--- YOUR ASSIGNMENT ---
The reply must consist of one number: how many lines of the data include the word "financial".

--- DATA FOR REVIEW ---
====

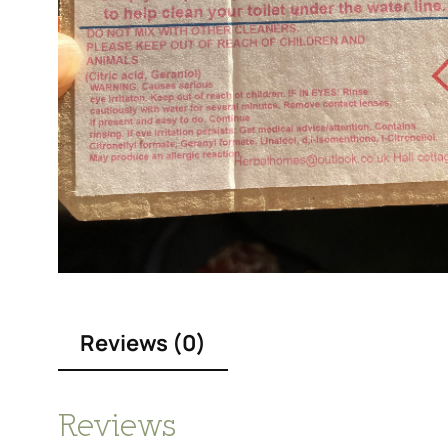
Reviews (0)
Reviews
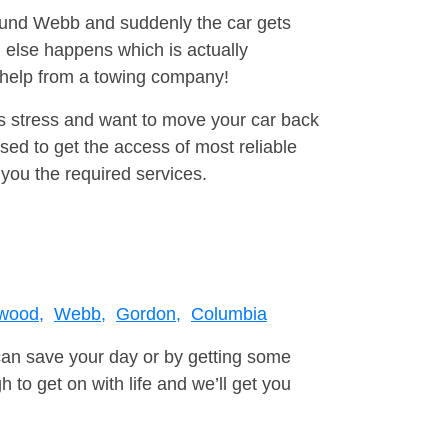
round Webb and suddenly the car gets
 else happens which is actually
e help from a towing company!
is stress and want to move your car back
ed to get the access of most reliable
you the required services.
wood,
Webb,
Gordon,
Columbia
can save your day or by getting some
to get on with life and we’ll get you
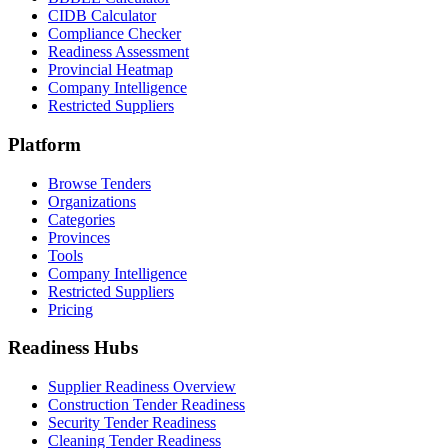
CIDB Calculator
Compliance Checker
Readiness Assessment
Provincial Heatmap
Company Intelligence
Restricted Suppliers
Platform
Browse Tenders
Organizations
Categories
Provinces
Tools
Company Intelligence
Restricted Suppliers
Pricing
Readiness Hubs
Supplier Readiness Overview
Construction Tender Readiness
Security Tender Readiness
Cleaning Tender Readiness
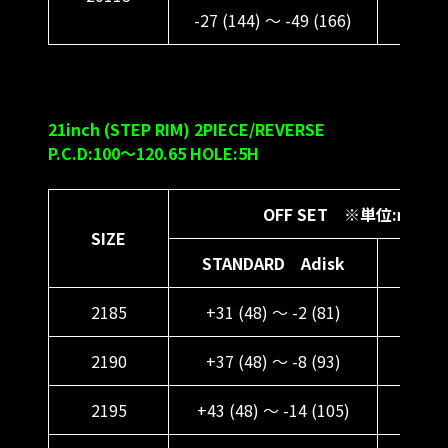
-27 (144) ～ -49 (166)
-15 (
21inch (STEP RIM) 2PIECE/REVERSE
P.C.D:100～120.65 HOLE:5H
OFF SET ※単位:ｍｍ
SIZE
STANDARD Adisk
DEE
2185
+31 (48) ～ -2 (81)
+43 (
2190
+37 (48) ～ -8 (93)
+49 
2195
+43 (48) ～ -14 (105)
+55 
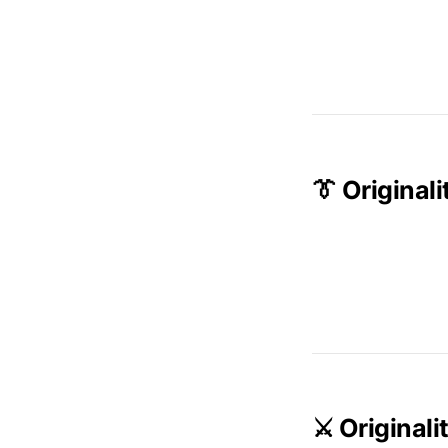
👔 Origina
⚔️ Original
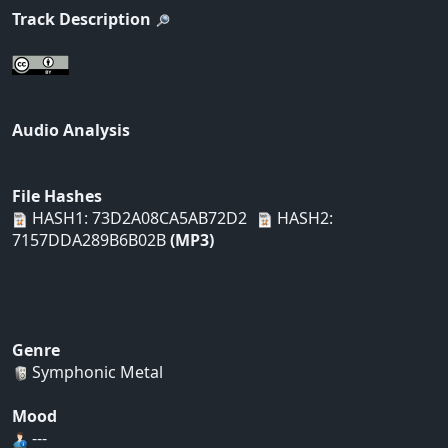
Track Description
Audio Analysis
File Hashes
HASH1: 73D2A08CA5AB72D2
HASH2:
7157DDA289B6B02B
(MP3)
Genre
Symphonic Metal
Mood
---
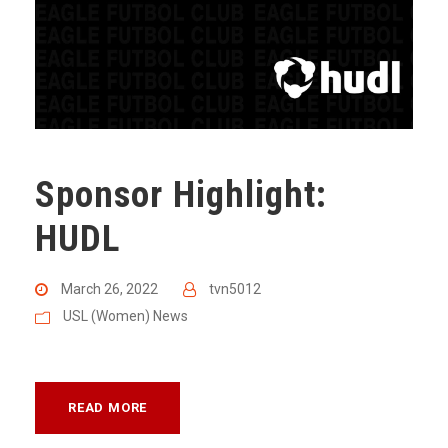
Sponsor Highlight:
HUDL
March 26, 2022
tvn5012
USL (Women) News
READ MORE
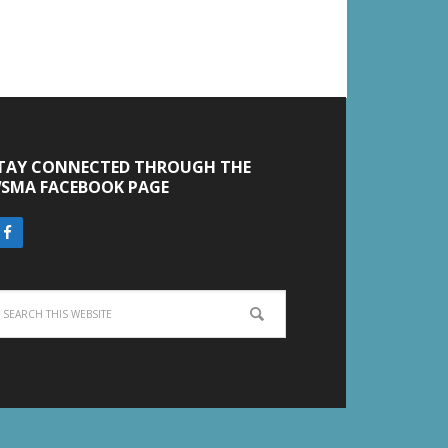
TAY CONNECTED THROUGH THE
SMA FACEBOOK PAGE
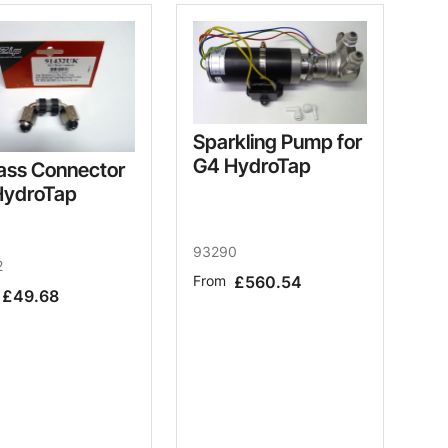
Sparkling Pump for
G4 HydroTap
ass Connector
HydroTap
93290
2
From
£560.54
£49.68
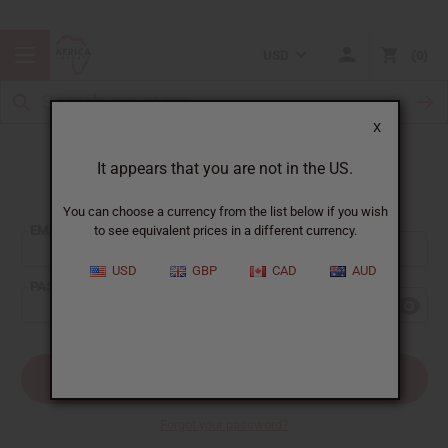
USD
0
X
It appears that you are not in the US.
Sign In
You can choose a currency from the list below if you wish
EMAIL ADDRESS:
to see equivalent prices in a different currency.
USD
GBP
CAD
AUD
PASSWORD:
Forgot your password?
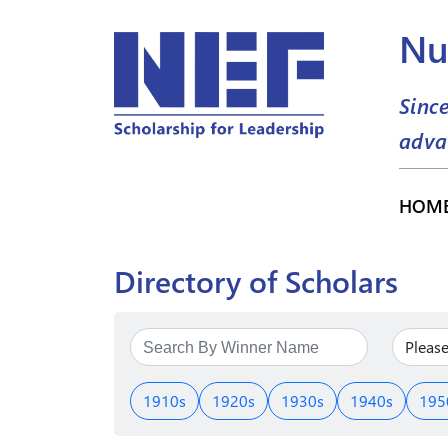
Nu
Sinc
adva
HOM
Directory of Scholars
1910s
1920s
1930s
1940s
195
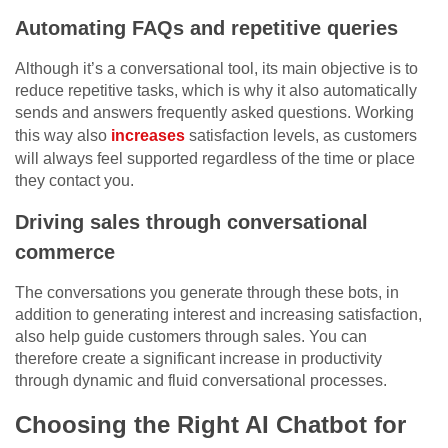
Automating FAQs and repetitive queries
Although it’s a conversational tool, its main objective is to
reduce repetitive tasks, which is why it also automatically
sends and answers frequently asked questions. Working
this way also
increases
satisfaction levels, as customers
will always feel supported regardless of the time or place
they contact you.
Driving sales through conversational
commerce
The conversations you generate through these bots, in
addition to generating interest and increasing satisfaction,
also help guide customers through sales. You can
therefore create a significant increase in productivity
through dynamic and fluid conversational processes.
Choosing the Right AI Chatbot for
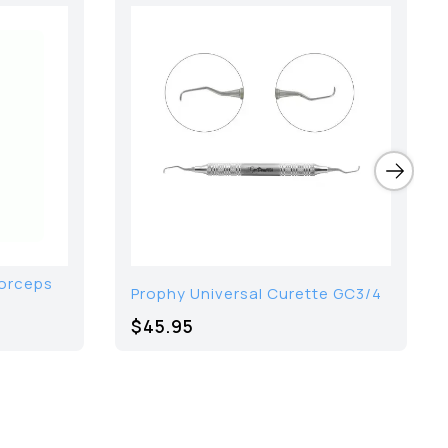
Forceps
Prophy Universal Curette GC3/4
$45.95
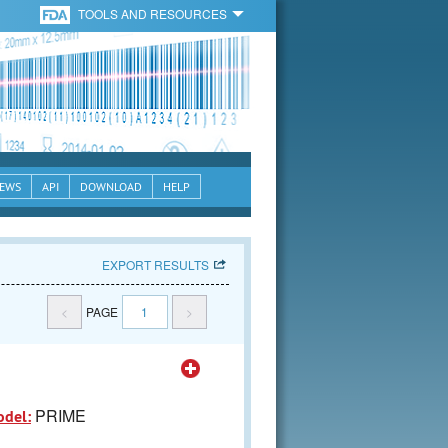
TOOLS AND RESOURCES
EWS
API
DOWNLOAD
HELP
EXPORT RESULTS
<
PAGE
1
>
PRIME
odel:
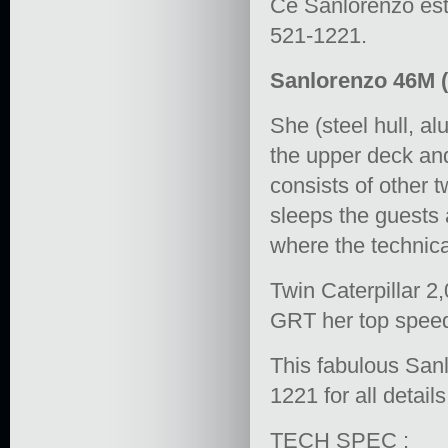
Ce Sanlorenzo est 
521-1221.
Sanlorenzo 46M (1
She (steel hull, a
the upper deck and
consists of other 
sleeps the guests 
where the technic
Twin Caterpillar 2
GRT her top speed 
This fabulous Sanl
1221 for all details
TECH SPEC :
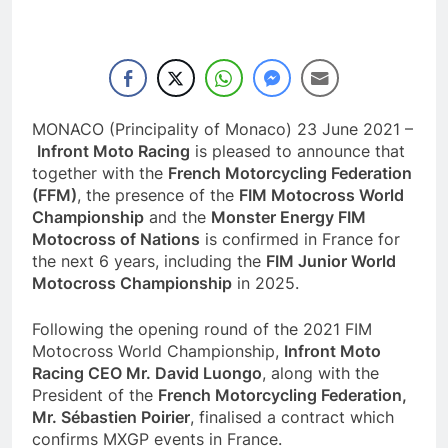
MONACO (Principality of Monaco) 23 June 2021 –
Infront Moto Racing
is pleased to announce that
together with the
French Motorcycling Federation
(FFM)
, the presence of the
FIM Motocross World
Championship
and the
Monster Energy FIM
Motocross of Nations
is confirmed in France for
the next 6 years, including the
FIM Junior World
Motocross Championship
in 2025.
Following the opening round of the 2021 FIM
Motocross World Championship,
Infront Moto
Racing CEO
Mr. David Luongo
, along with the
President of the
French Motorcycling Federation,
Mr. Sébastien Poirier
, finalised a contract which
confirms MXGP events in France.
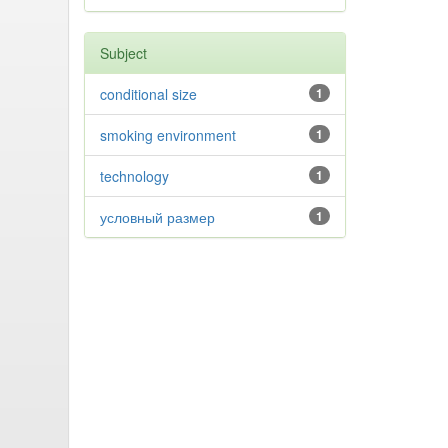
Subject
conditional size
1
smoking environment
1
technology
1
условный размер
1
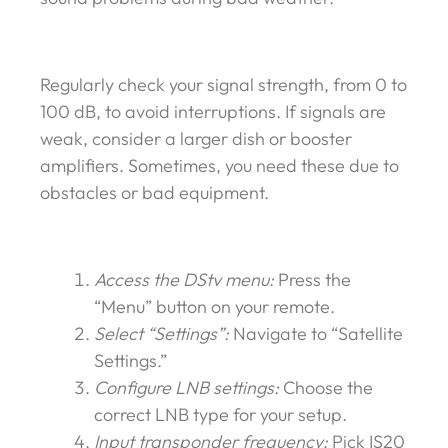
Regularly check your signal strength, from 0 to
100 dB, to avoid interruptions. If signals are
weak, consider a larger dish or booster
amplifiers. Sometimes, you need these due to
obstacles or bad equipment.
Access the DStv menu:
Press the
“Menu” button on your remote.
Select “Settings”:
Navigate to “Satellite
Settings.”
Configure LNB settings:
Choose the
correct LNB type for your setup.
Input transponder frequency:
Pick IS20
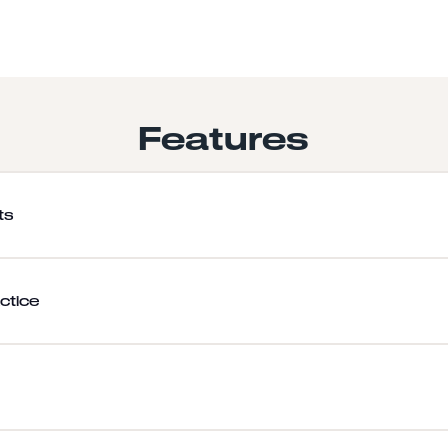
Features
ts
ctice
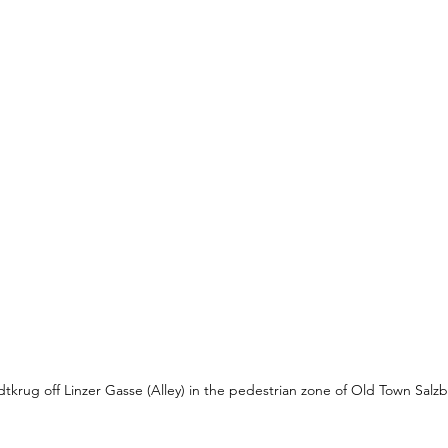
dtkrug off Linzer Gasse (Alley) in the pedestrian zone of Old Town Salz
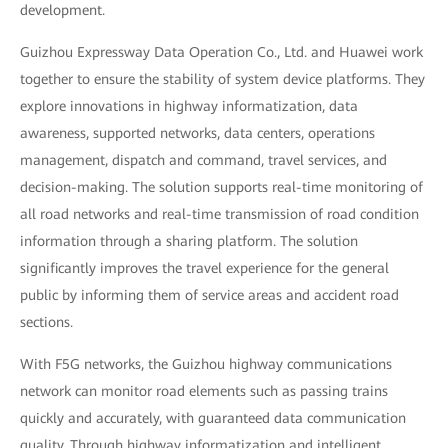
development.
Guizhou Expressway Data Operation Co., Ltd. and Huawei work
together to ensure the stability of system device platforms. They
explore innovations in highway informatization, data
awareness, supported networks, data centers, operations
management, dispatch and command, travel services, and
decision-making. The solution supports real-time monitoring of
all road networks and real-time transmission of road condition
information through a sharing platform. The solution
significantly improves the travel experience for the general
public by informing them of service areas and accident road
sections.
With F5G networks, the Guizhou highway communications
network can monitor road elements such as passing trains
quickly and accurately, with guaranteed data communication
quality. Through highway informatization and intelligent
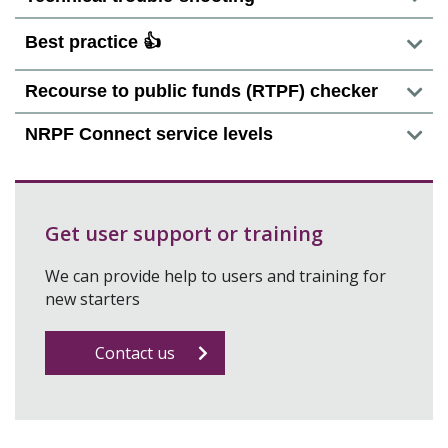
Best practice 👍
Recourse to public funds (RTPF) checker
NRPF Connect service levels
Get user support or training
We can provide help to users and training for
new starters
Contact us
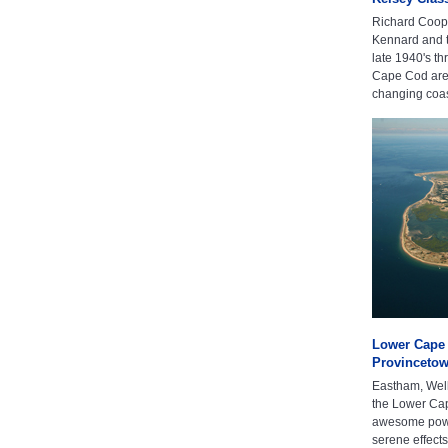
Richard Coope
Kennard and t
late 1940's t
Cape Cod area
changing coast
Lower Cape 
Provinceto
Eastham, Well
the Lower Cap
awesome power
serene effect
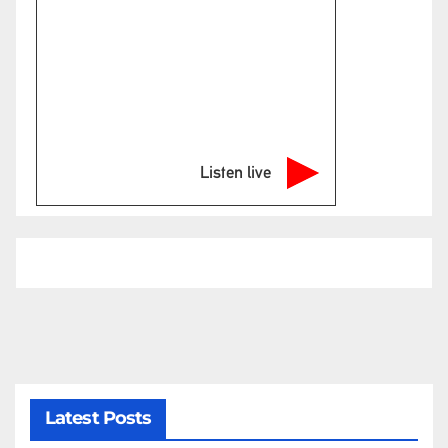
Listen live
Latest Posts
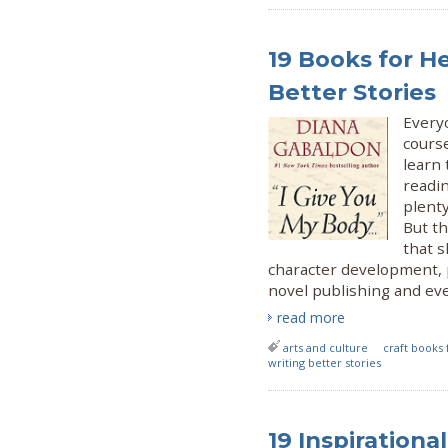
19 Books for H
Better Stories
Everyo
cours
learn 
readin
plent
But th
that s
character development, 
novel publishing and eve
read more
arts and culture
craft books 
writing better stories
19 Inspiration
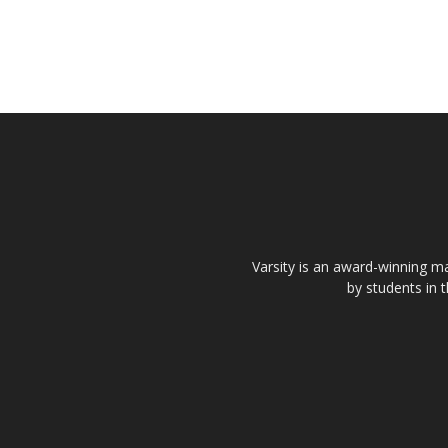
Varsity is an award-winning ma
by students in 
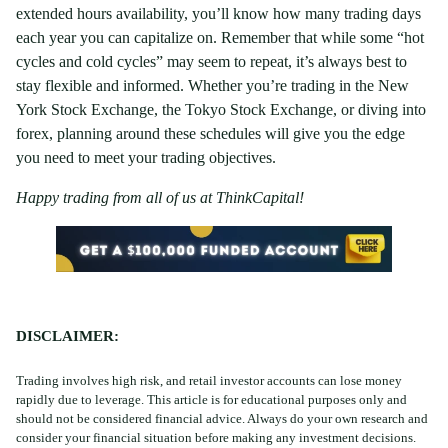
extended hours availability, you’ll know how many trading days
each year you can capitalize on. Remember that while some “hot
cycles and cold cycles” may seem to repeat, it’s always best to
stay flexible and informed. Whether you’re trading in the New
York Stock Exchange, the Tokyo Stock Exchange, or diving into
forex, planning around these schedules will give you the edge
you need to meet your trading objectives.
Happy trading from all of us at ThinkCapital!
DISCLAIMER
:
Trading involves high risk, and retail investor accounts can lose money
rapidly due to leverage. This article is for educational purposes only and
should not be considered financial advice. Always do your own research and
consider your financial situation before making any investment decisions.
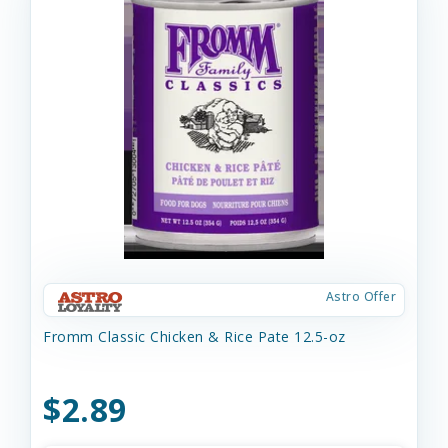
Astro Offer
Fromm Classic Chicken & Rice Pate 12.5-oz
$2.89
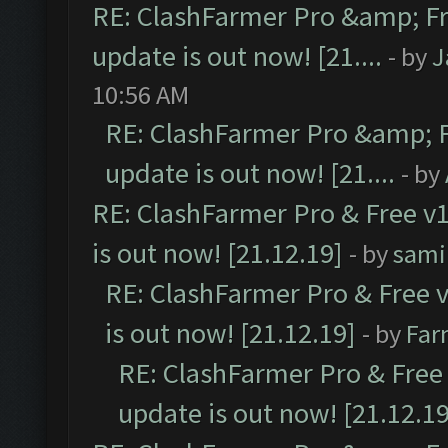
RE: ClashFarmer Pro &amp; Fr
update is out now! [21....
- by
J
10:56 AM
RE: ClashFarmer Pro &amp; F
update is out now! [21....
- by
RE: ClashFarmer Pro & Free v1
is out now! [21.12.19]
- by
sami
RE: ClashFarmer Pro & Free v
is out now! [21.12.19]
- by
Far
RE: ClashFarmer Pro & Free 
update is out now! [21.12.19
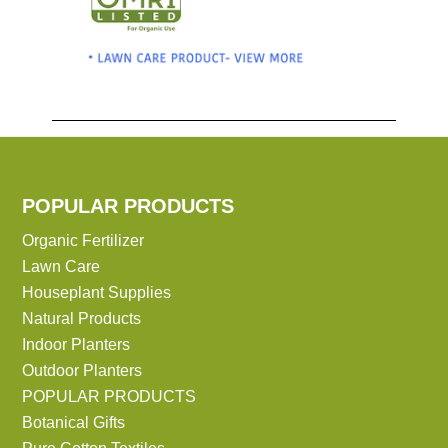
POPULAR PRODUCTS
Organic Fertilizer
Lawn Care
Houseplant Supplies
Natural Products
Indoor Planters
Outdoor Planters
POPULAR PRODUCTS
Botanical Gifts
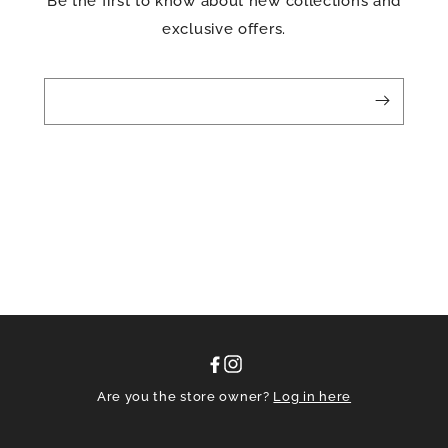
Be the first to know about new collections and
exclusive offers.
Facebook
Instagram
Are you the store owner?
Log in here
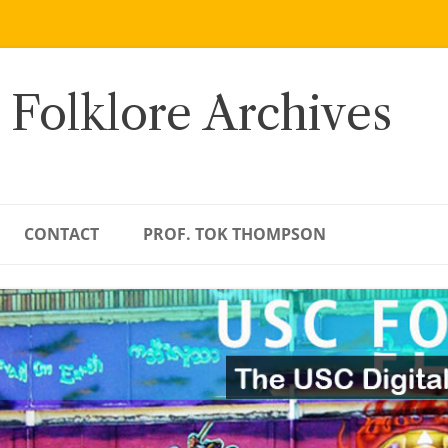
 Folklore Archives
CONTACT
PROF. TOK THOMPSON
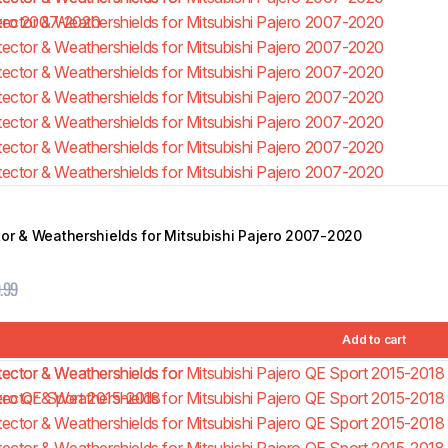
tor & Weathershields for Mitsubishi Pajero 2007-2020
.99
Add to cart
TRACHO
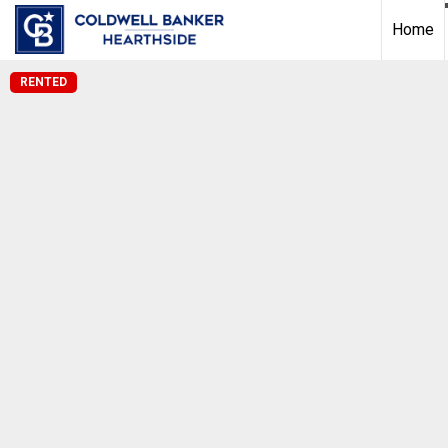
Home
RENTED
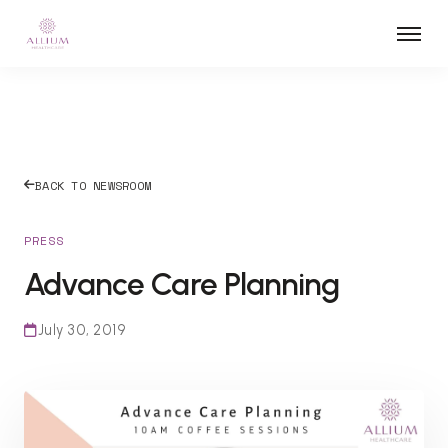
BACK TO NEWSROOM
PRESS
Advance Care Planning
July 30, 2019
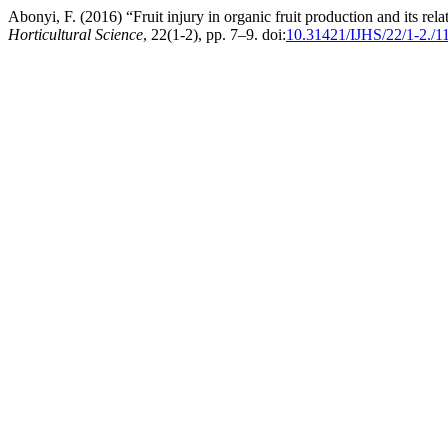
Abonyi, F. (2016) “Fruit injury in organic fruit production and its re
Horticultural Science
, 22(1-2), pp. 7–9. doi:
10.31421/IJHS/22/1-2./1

====

--- EXERCISE ANSWER ---
2